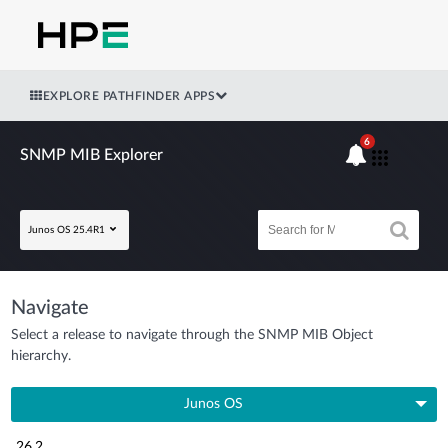
EXPLORE PATHFINDER APPS
6
SNMP MIB Explorer
Junos OS 25.4R1
Navigate
Select a release to navigate through the SNMP MIB Object
hierarchy.
Junos OS
26.2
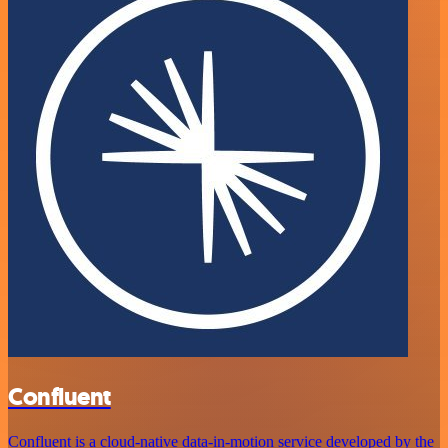
Confluent
Confluent is a cloud-native data-in-motion service developed by the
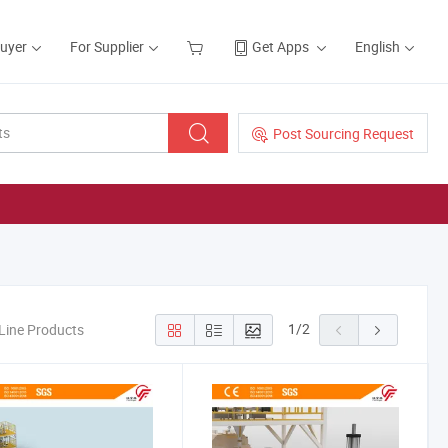
Buyer
For Supplier
Get Apps
English
Post Sourcing Request
1
/
2
 Line Products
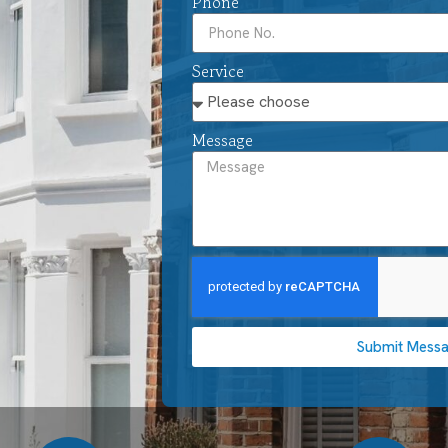
Phone
Service
Message
Submit Mess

..........

Except for the pictures, print the data above exactly.

EXPLORE PATHFINDER APPS
6
SNMP MIB Explorer
Junos OS 25.4R1
Navigate
Select a release to navigate through the SNMP MIB Object
hierarchy.
Junos OS
26.2
Confluent
Confluent is a cloud-native data-in-motion service developed by the
Buyer
For Supplier
Get Apps
English
Post Sourcing Request
1
/
2
 Line Products
Phone
Service
Message
Submit Mess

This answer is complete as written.